If it helps - I just bought these from Amazon... Going to a hardware store you'll have to get an extension and cut the end off or something... This is much cheaper and gives you a 15' option

amazon.com link »

#3393 1 year ago
Quoted from statictrance:

it solders in relatively close to the back of the machine - so you need as long a cord as you want...

The power cord has to reach almost to the front of the game on F-14. You will have 5 feet of cord inside the machine, conservatively.

#3394 1 year ago

Question, I think the answer is no but I figured I would make sure before I started digging into it. When I boot up my F-14 should the only thing I hear be the bong from when the sound board boots? Currently when I turn it on I am hearing some music. Any thoughts on what could be causing this?

#3395 1 year ago

Ok, it half-assed works. I have 3 sys11/11A MPU boards and this is the only one that will even boot up. GI is out, ball feeder is out, and the bottom half of the display is out, but damn this game is fun as hell.

20180710_232102 (resized).jpg
#3396 1 year ago
Quoted from gutz:

The power cord has to reach almost to the front of the game on F-14. You will have 5 feet of cord inside the machine, conservatively.

He's right - I'm working on two early Sterns right now as well and got them mixed up. Apologies!

#3397 1 year ago
Quoted from desertT1:

My ground prong broke off and I'd rather replace the whole power cord. What length am I needing to get to make sure it reaches like the old one does? Game is not currently at my house or I'd just measure what's there.

Get a 20 foot extension cord and cut the fem end off (don't buy an appliance cord). Don't buy orange, get black.

https://pinside.com/pinball/forum/topic/replacing-line-cords-plugs-wall-sockets-vids-guide

2 weeks later
#3398 1 year ago

OK - So I did a little digging on my fried board and wanted to ask a stupid question...

I cut the ZR8 and ZR9 off my board as they aren't needed for F-14 operation - but the upper diverter coil is still locking on. I'd assume the lower one is too - I just haven't replaced it yet.

Also, if I remove power from that one coil to prevent further damage - I have a few coils that fire correctly, but then stay on (upper kicker, jagov, kickback, etc)... I'm guessing that means I have a PIA or two that needs attention (Already replaced the TIP 102). I do have a logic probe and a general idea of how to use it, but haven't used it myself yet. Does anyone have any idea what the high/low readings of the various chips should be before I go poking and prodding around to similar chips on the board (or is my best bet comparing it to another sys-11 board in a different game)?

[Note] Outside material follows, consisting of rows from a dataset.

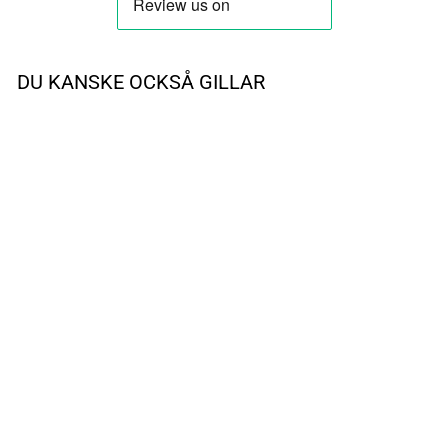
DU KANSKE OCKSÅ GILLAR
UTSÅLD
Classic Heart Print Clog K
White
CROCS
249 kr
Reapris
Ursprungligt pris:
419 kr
(-41%)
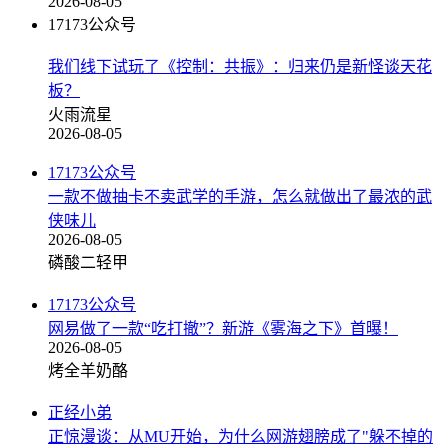
2026-08-05
17173公众号
我们线下试玩了《控制：共振》：归来仍是新怪谈天花
板？
火雨流星
2026-08-05
17173公众号
一款不做抽卡不卖武学的手游，怎么就做出了最浓的武
侠味儿
2026-08-05
磷酸二轻甲
17173公众号
网易做了一款“吃打撤”？新游《雾海之下》首曝！
2026-08-05
烤全羊奶酪
正经小弟
正惊漫谈：从MU开始，为什么网游翅膀成了"躲不掉的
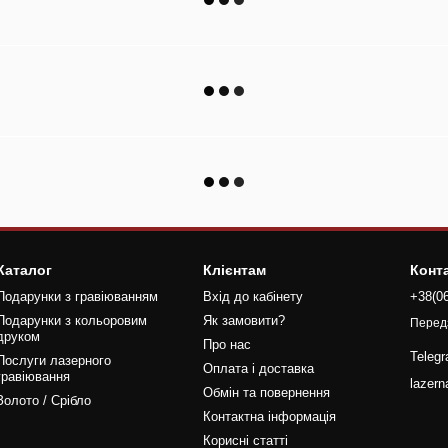
Каталог
Клієнтам
Конт
Подарунки з гравіюванням
Вхід до кабінету
+38(0
Подарунки з кольоровим
Як замовити?
Перед
друком
Про нас
Teleg
Послуги лазерного
Оплата і доставка
гравіювання
lazer
Обмін та повернення
Золото / Срібло
Контактна інформація
Корисні статті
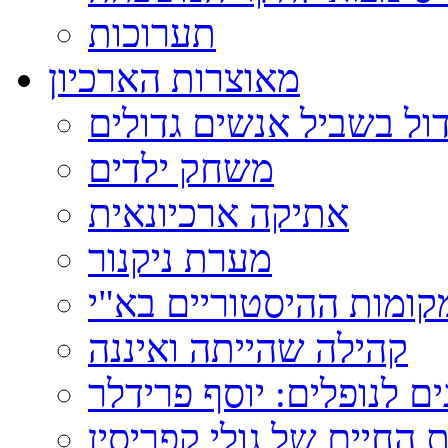
תערוכות
מאוצרות הארכיון
ול בשביל אנשים גדולים
משחק ילדים
אתיקה ארכיונאית
מערת ניקנור
ומות ההיסטוריים בא"י
קהילה שהייתה ואיננה
ם לנופלים: יוסף פרידלר
 החיים של גולי קפריסין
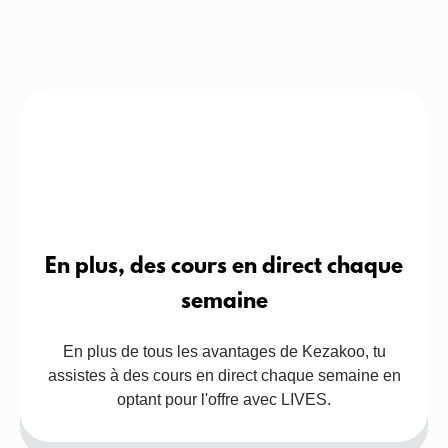
En plus, des cours en direct chaque
semaine
En plus de tous les avantages de Kezakoo, tu
assistes à des cours en direct chaque semaine en
optant pour l'offre avec LIVES.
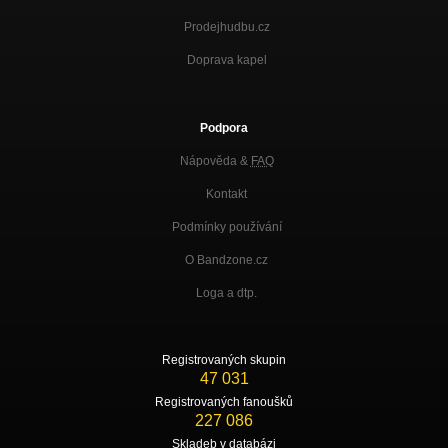
Prodejhudbu.cz
Doprava kapel
Podpora
Nápověda &
FAQ
Kontakt
Podmínky používání
O Bandzone.cz
Loga a dtp.
Registrovaných skupin
47 031
Registrovaných fanoušků
227 086
Skladeb v databázi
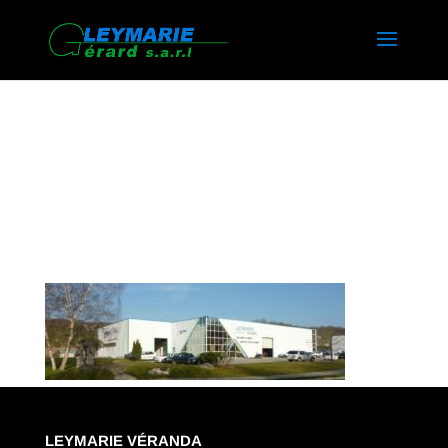
ENTREPRISE TRAVAUX
EXTENSION VILLAS
MAISONS LEYMARIE
LEYMARIE VÉRANDA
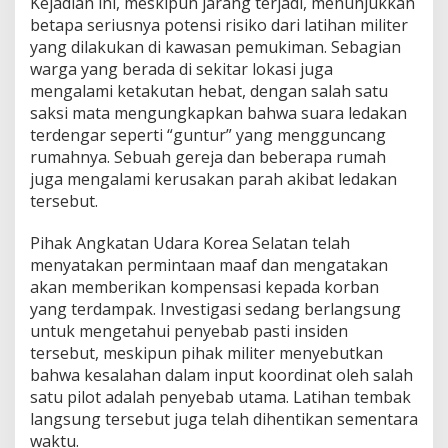
Kejadian ini, meskipun jarang terjadi, menunjukkan
betapa seriusnya potensi risiko dari latihan militer
yang dilakukan di kawasan pemukiman. Sebagian
warga yang berada di sekitar lokasi juga
mengalami ketakutan hebat, dengan salah satu
saksi mata mengungkapkan bahwa suara ledakan
terdengar seperti “guntur” yang mengguncang
rumahnya. Sebuah gereja dan beberapa rumah
juga mengalami kerusakan parah akibat ledakan
tersebut.
Pihak Angkatan Udara Korea Selatan telah
menyatakan permintaan maaf dan mengatakan
akan memberikan kompensasi kepada korban
yang terdampak. Investigasi sedang berlangsung
untuk mengetahui penyebab pasti insiden
tersebut, meskipun pihak militer menyebutkan
bahwa kesalahan dalam input koordinat oleh salah
satu pilot adalah penyebab utama. Latihan tembak
langsung tersebut juga telah dihentikan sementara
waktu.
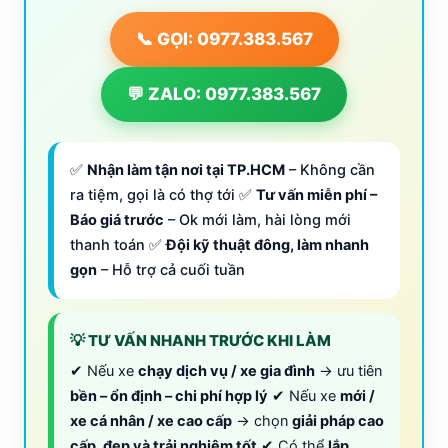
📞 GỌI: 0977.383.567
💬 ZALO: 0977.383.567
✅
Nhận làm tận nơi tại TP.HCM
– Không cần
ra tiệm, gọi là có thợ tới ✅
Tư vấn miễn phí –
Báo giá trước
– Ok mới làm, hài lòng mới
thanh toán ✅
Đội kỹ thuật đông, làm nhanh
gọn
– Hỗ trợ cả cuối tuần
💡 TƯ VẤN NHANH TRƯỚC KHI LÀM
✔ Nếu xe
chạy dịch vụ / xe gia đình
→ ưu tiên
bền – ổn định – chi phí hợp lý
✔ Nếu xe
mới /
xe cá nhân / xe cao cấp
→ chọn
giải pháp cao
cấp, đẹp và trải nghiệm tốt
✔ Có thể
lắp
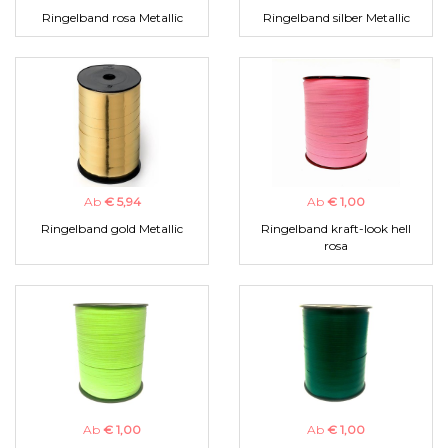
Ringelband rosa Metallic
Ringelband silber Metallic
Ab
€ 5,94
Ab
€ 1,00
Ringelband gold Metallic
Ringelband kraft-look hell
rosa
Ab
€ 1,00
Ab
€ 1,00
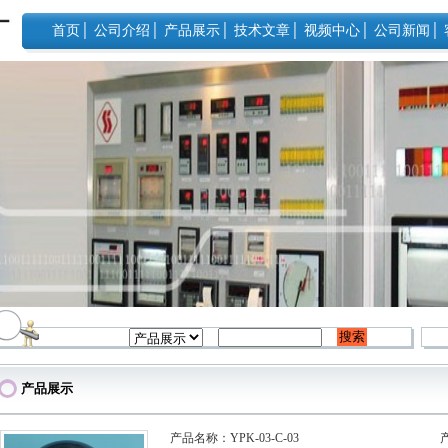
首页
│
公司介绍
│
产品展示
│
技术文章
│
视频中心
│
公司新闻
│
产品展示
产品名称：YPK-03-C-03
产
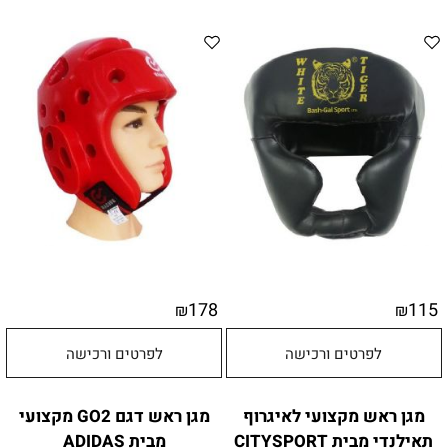
178
115
₪
₪
לפרטים ורכישה
לפרטים ורכישה
מגן ראש מקצועי לאיגרוף
מגן ראש דגם GO2 מקצועי
תאילנדי מבית CITYSPORT
מבית ADIDAS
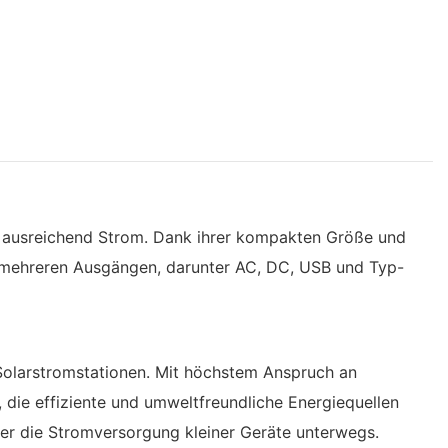
it ausreichend Strom. Dank ihrer kompakten Größe und
it mehreren Ausgängen, darunter AC, DC, USB und Typ-
e Solarstromstationen. Mit höchstem Anspruch an
 die effiziente und umweltfreundliche Energiequellen
der die Stromversorgung kleiner Geräte unterwegs.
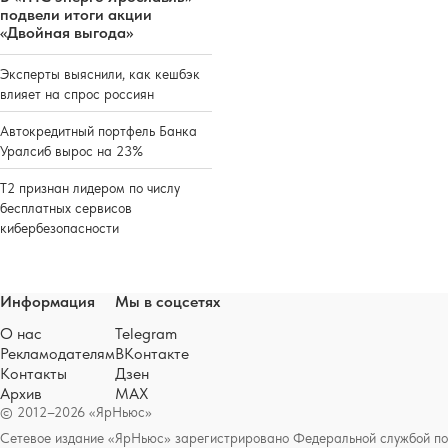
подвели итоги акции
«Двойная выгода»
Эксперты выяснили, как кешбэк
влияет на спрос россиян
Автокредитный портфель Банка
Уралсиб вырос на 23%
Т2 признан лидером по числу
бесплатных сервисов
кибербезопасности
Информация
Мы в соцсетях
О нас
Telegram
Рекламодателям
ВКонтакте
Контакты
Дзен
Архив
MAX
© 2012–2026 «ЯрНьюс»
Сетевое издание «ЯрНьюс» зарегистрировано Федеральной службой по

Here's another - if flippers stay engaged the entire time - I'm assuming that's the engage relay I need to look at... Any reason or concern with just letting them stay engaged outside of gameplay other than it's wrong? (since it's not on location and only powered on in use)

Anyone have any pictures of their special solenoid fuses added? I shouldn't have to worry about kids wrecking this again for awhile, but I want to be prepared for next time.

Thanks ahead of time.

#3399 1 year ago

Also - did a little more testing with the special solenoid connector off. With that connector off, the controlled solenoids go back to normal operation (no more sticking on) - so it's definitely something with the special circuit that's causing the hold on issue. Now to determine specifically what... Any recommendation between testing for values on bench vs. in game logic for next step?

Flippers are still active across all modes.

#3400 1 year ago
Quoted from statictrance:

the upper diverter coil is still locking on. I'd assume the lower one is too

Quoted from statictrance:

flippers stay engaged the entire time

These problems are related to a bad U-50 chip.

Quoted from statictrance:

Any recommendation between testing for values on bench vs. in game logic for next step?

If you have a power supply from an old computer and the means to make a connector for J-17, then testing on the workbench is much easier then in the backbox.

Quoted from statictrance:

Anyone have any pictures of their special solenoid fuses added?

I cut the thinner wire on the coil about two inches from the coil and install one of these. It takes only a minute to install.